Wakil Ketua Dewan Lamandau Marah, Proyek Drainase Diduga Mangkrak

MENINJAU PEMBANGUNAN: Wakil Katua DPRD Lamandau Budi Rahmat bersama rombongan komisi III DPRD melihat langsung pembangunan drainase di Jalan Tjilik Riwut, Senin (10/1). (RUSLAN/KALTENG POS)

NANGA BULIK-Wakil Katua DPRD Lamandau Budi Rahmat meluapkan kemarahannya saat menemukan proyek pembangunan saluran pembuangan air atau drainase yang mangkrak akibat kelalaian kontraktor.

Rombongan Komisi III DPRD Lamandau mendatangi langsung lokasi pengerjaan proyek di jalan Tjilik Riwut. Hasilnya banyak kejanggalan yang ditemukan di lapangan. Mulai dari proyek yang tidak diselesaikan tepat waktu, rusaknya instalasi pipa milik PDAM yang terkena dampak penggalian, hingga rusaknya jalan yang longsor akibat penggalian saluran drainase.

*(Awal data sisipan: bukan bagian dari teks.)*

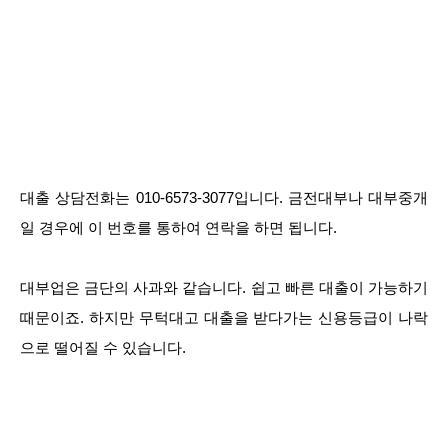
대출 상담전화는 010-6573-3077입니다. 금전대부나 대부중개
일 경우에 이 번호를 통하여 연락을 하면 됩니다.
대부업은 금단의 사과와 같습니다. 쉽고 빠른 대출이 가능하기
때문이죠. 하지만 무턱대고 대출을 받다가는 신용등급이 나락
으로 떨어질 수 있습니다.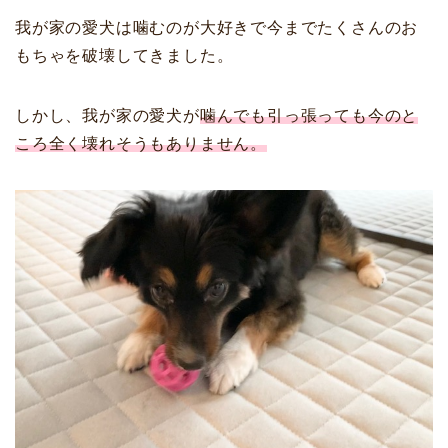
我が家の愛犬は噛むのが大好きで今までたくさんのお
もちゃを破壊してきました。
しかし、我が家の愛犬が
噛んでも引っ張っても今のと
ころ全く壊れそうもありません。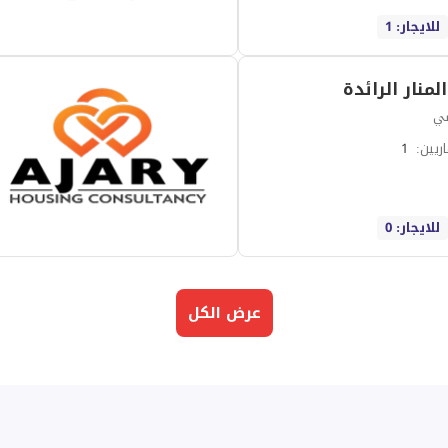
للايجار: 1
نار الرائدة
سي
ريين
:
1
للايجار: 0
عرض الكل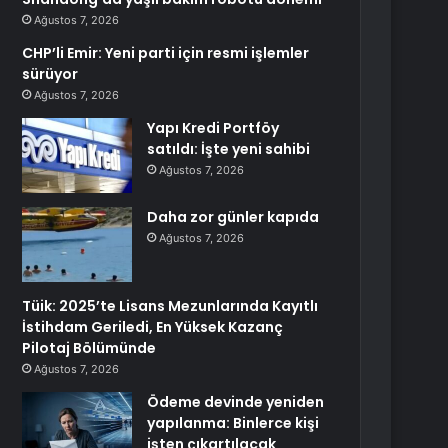
Ağustos 7, 2026
CHP’li Emir: Yeni parti için resmi işlemler
sürüyor
Ağustos 7, 2026
Yapı Kredi Portföy
satıldı: İşte yeni sahibi
Ağustos 7, 2026
Daha zor günler kapıda
Ağustos 7, 2026
Tüik: 2025’te Lisans Mezunlarında Kayıtlı
İstihdam Geriledi, En Yüksek Kazanç
Pilotaj Bölümünde
Ağustos 7, 2026
Ödeme devinde yeniden
yapılanma: Binlerce kişi
işten çıkartılacak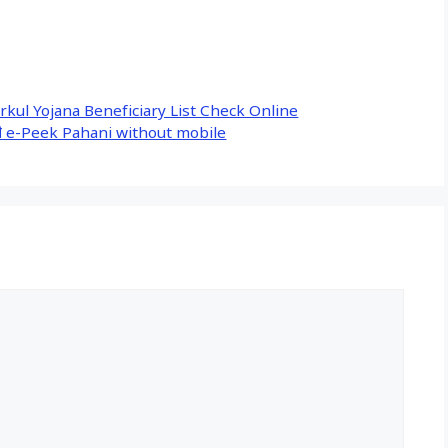
Gharkul Yojana Beneficiary List Check Online
नाही e-Peek Pahani without mobile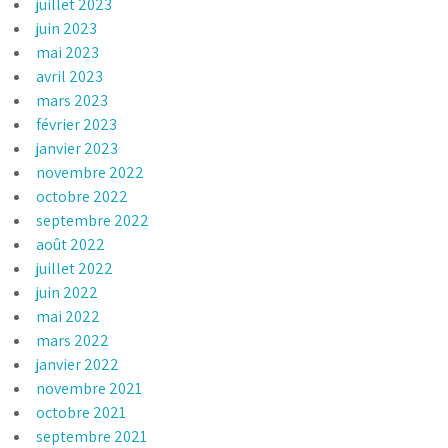
juillet 2023
juin 2023
mai 2023
avril 2023
mars 2023
février 2023
janvier 2023
novembre 2022
octobre 2022
septembre 2022
août 2022
juillet 2022
juin 2022
mai 2022
mars 2022
janvier 2022
novembre 2021
octobre 2021
septembre 2021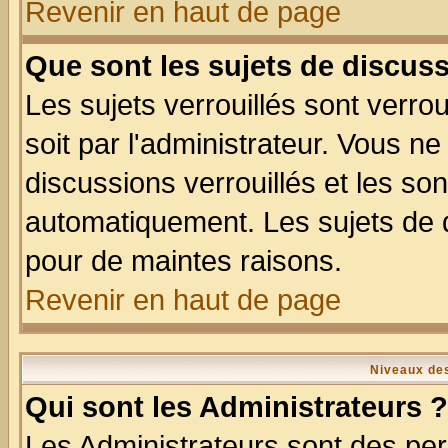
Revenir en haut de page
Que sont les sujets de discuss
Les sujets verrouillés sont verro
soit par l'administrateur. Vous 
discussions verrouillés et les s
automatiquement. Les sujets de d
pour de maintes raisons.
Revenir en haut de page
Niveaux des
Qui sont les Administrateurs ?
Les Administrateurs sont des per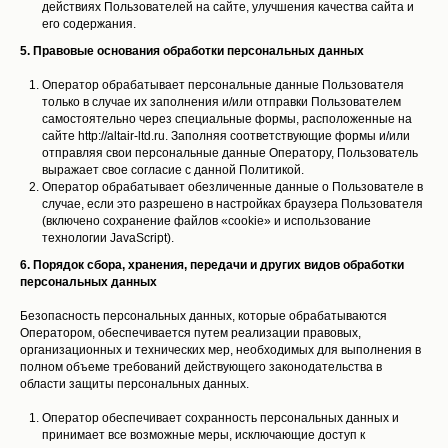
действиях Пользователей на сайте, улучшения качества сайта и
его содержания.
5. Правовые основания обработки персональных данных
Оператор обрабатывает персональные данные Пользователя
только в случае их заполнения и/или отправки Пользователем
самостоятельно через специальные формы, расположенные на
сайте http://altair-ltd.ru. Заполняя соответствующие формы и/или
отправляя свои персональные данные Оператору, Пользователь
выражает свое согласие с данной Политикой.
Оператор обрабатывает обезличенные данные о Пользователе в
случае, если это разрешено в настройках браузера Пользователя
(включено сохранение файлов «cookie» и использование
технологии JavaScript).
6. Порядок сбора, хранения, передачи и других видов обработки
персональных данных
Безопасность персональных данных, которые обрабатываются
Оператором, обеспечивается путем реализации правовых,
организационных и технических мер, необходимых для выполнения в
полном объеме требований действующего законодательства в
области защиты персональных данных.
Оператор обеспечивает сохранность персональных данных и
принимает все возможные меры, исключающие доступ к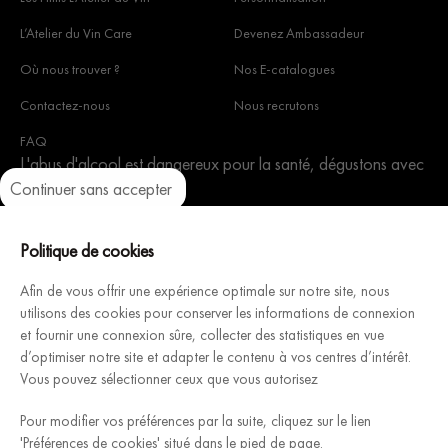
L’Atelier du Vin Care
Devenez Ambassadeur
Où nous trouver ?
Nos E-catalogues
Contactez-nous
Nous recrutons
FAQ
L'abus d'alcool est dangereux pour la santé, dégustons avec
Continuer sans accepter
modération.
Axeptio consent
Plateforme de Gestion du Consentement : Personnalisez vos Optio
Notre plateforme vous permet d'adapter et de gérer vos paramètres 
Politique de cookies
Afin de vous offrir une expérience optimale sur notre site, nous
utilisons des cookies pour conserver les informations de connexion
Architecture Intérieure du Vin, fabricant Français de caves à
et fournir une connexion sûre, collecter des statistiques en vue
d’optimiser notre site et adapter le contenu à vos centres d’intérêt.
vins modulables et personnalisables, vous accompagne pour
Vous pouvez sélectionner ceux que vous autorisez
concevoir & installer votre cave rêvée.
Découvrez
Pour modifier vos préférences par la suite, cliquez sur le lien
'Préférences de cookies' situé dans le pied de page.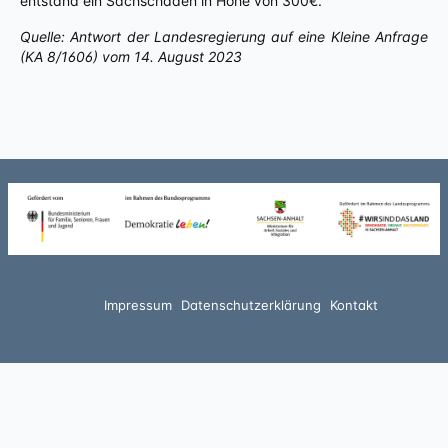
entstand ein Sachschaden in Höhe von 300€.
Quelle: Antwort der Landesregierung auf eine Kleine Anfrage
(KA 8/1606) vom 14. August 2023
Impressum
Datenschutzerklärung
Kontakt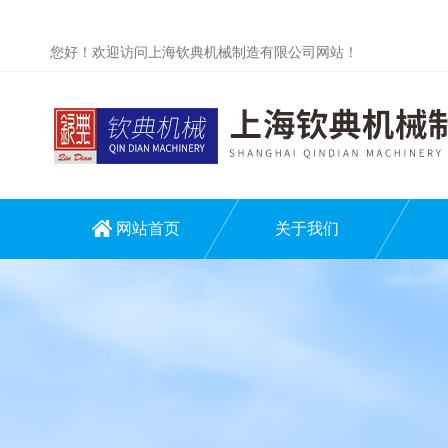
您好！欢迎访问上海钦典机械制造有限公司网站！
网站首页
关于我们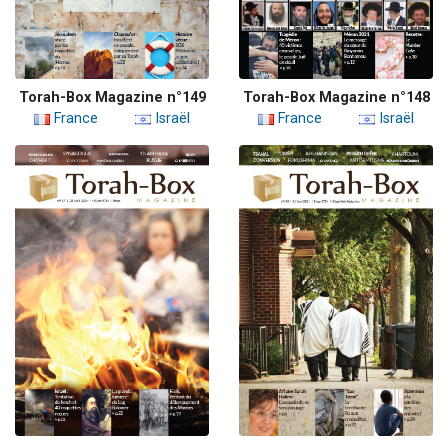
Torah-Box Magazine n°149
Torah-Box Magazine n°148
France
Israël
France
Israël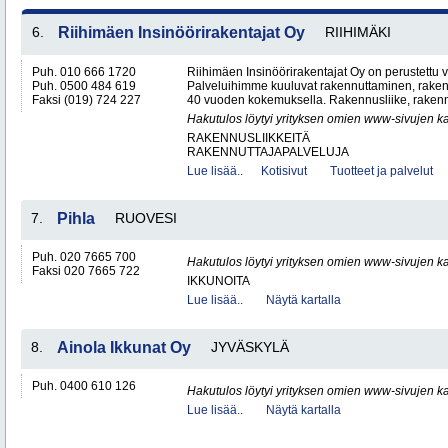
6.
Riihimäen Insinöörirakentajat Oy
RIIHIMÄKI
Puh. 010 666 1720
Riihimäen Insinöörirakentajat Oy on perustettu
Puh. 0500 484 619
Palveluihimme kuuluvat rakennuttaminen, rakenn
Faksi (019) 724 227
40 vuoden kokemuksella. Rakennusliike, rakennut
Hakutulos löytyi yrityksen omien www-sivujen ka
RAKENNUSLIIKKEITÄ
RAKENNUTTAJAPALVELUJA
Lue lisää..
Kotisivut
Tuotteet ja palvelut
7.
Pihla
RUOVESI
Puh. 020 7665 700
Hakutulos löytyi yrityksen omien www-sivujen ka
Faksi 020 7665 722
IKKUNOITA
Lue lisää..
Näytä kartalla
8.
Ainola Ikkunat Oy
JYVÄSKYLÄ
Puh. 0400 610 126
Hakutulos löytyi yrityksen omien www-sivujen ka
Lue lisää..
Näytä kartalla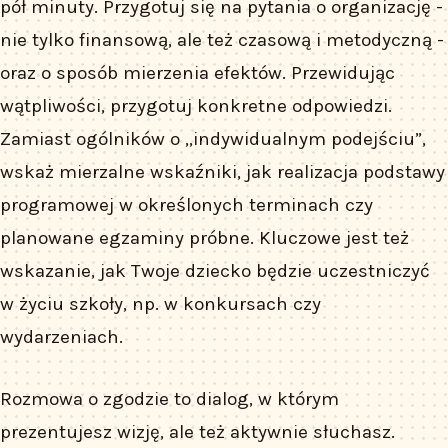
pół minuty. Przygotuj się na pytania o organizację -
nie tylko finansową, ale też czasową i metodyczną -
oraz o sposób mierzenia efektów. Przewidując
wątpliwości, przygotuj konkretne odpowiedzi.
Zamiast ogólników o „indywidualnym podejściu”,
wskaż mierzalne wskaźniki, jak realizacja podstawy
programowej w określonych terminach czy
planowane egzaminy próbne. Kluczowe jest też
wskazanie, jak Twoje dziecko będzie uczestniczyć
w życiu szkoły, np. w konkursach czy
wydarzeniach.
Rozmowa o zgodzie to dialog, w którym
prezentujesz wizję, ale też aktywnie słuchasz.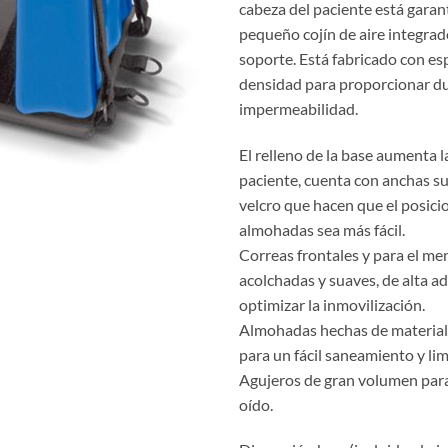
cabeza del paciente está garan
pequeño cojín de aire integrad
soporte. Está fabricado con es
densidad para proporcionar du
impermeabilidad.
El relleno de la base aumenta 
paciente, cuenta con anchas su
velcro que hacen que el posici
almohadas sea más fácil.
Correas frontales y para el me
acolchadas y suaves, de alta a
optimizar la inmovilización.
Almohadas hechas de material
para un fácil saneamiento y lim
Agujeros de gran volumen para
oído.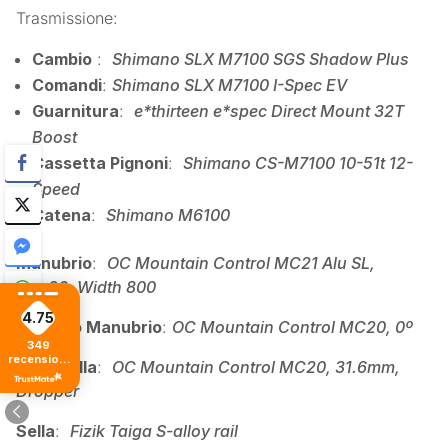
Trasmissione:
Cambio
:
Shimano SLX M7100 SGS Shadow Plus
Comandi
:
Shimano SLX M7100 I-Spec EV
Guarnitura
:
e*thirteen e*spec Direct Mount 32T
Boost
Cassetta Pignoni
:
Shimano CS-M7100 10-51t 12-
Speed
Catena
:
Shimano M6100
Manubrio
:
OC Mountain Control MC21 Alu SL,
Rise20, Width 800
4.75
Attacco Manubrio
:
OC Mountain Control MC20, 0º
349
recensioni
Reggisella
:
OC Mountain Control MC20, 31.6mm,
di tutti i
tempi
Dropper
Sella
:
Fizik Taiga S-alloy rail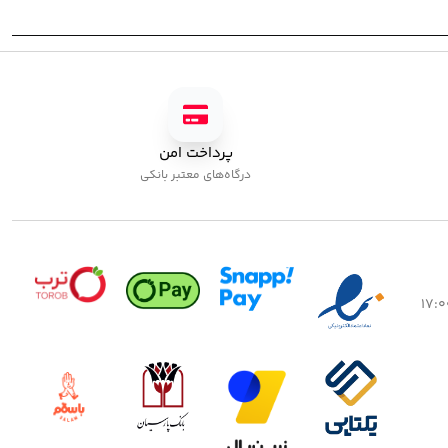
پرداخت امن
درگاه‌های معتبر بانکی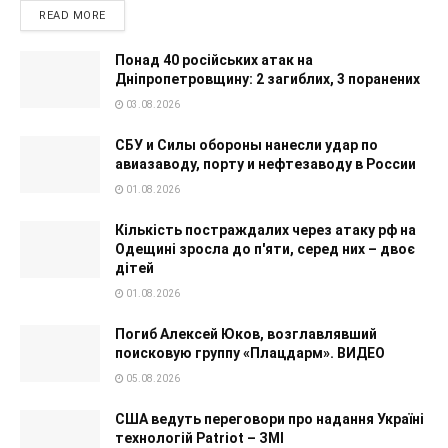
READ MORE
Понад 40 російських атак на
Дніпропетровщину: 2 загиблих, 3 поранених
03.08.2026
СБУ и Силы обороны нанесли удар по
авиазаводу, порту и нефтезаводу в России
01.08.2026
Кількість постраждалих через атаку рф на
Одещині зросла до п'яти, серед них – двоє
дітей
01.08.2026
Погиб Алексей Юков, возглавлявший
поисковую группу «Плацдарм». ВИДЕО
05.08.2026
США ведуть переговори про надання Україні
технологій Patriot – ЗМІ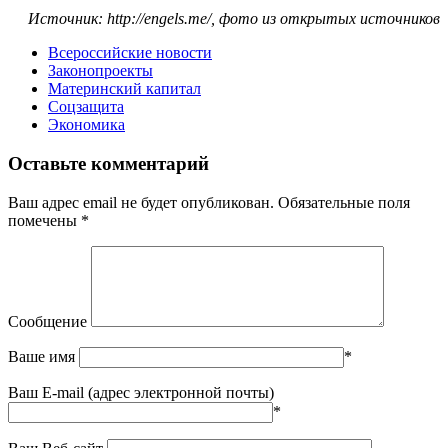
Источник: http://engels.me/, фото из открытых источников
Всероссийские новости
Законопроекты
Материнский капитал
Соцзащита
Экономика
Оставьте комментарий
Ваш адрес email не будет опубликован.
Обязательные поля
помечены
*
Сообщение
Ваше имя
*
Ваш E-mail (адрес электронной почты)
*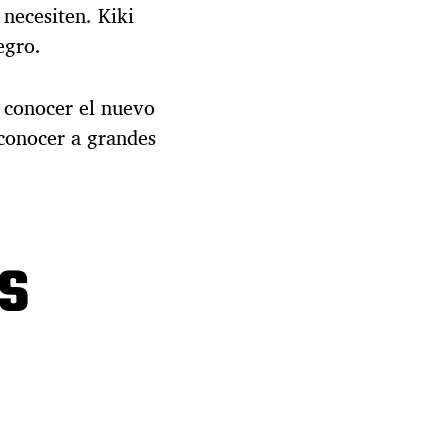
 necesiten. Kiki
egro.
á conocer el nuevo
 conocer a grandes
es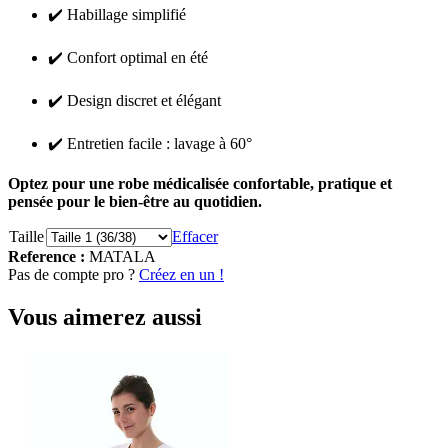
✔️ Habillage simplifié
✔️ Confort optimal en été
✔️ Design discret et élégant
✔️ Entretien facile : lavage à 60°
Optez pour une robe médicalisée confortable, pratique et
pensée pour le bien-être au quotidien.
Taille
Effacer
Reference :
MATALA
Pas de compte pro ?
Créez en un !
Vous aimerez aussi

Menanggapi hal ini, Wakil Ketua DPRD Budi Rahmat mengungkapkan kekesalannya dan menyebut kontraktor preman dan tak bertanggung jawab. “Buat apa kontraktor reman seperti ini disuruh kerja, kita anggarkan pembangunan ini supaya lebih baik bukan sebaliknya malah merusak,” ujar Wakil Katua DPRD Lamandau Budi Rahmat, Senin (10/1).

Diketahui proyek pembangunan tersebut merupakan program pengelolaan dan pengembangan sistem drainase, di bawah kendali Bidang Cipta Karya Dinas Pekerjaan Umum dan Penataan Ruang  (PUPR) Kabupaten Lamandau. Proyek tersebut dikerjakan oleh CV Shiva Famili dari Kabupaten Sukamara dengan nilai kontrak senilai Rp585 juta lebih, dengan waktu pelaksanaan selama 80 hari sejak 6 Oktober 2021 dan berakhir pada 24 Desember 2021.

Pembangunan ini dijadwalkan rampung pada akhir Desember 2021 lalu, namun pada kenyataannya, hingga awal tahun 2022 pengerjaannya tidak bisa diselesaikan oleh pihak kontraktor, dengan progres pengerjaan hanya 11 persen. Parahnya lagi pihak kontraktor CV Shiva Famili selama pengerjaan banyak meninggalkan kerusakan ada jaringan pipa milik PDAM yang menjadi beban dari PDAM tanpa ada tanggung jawab.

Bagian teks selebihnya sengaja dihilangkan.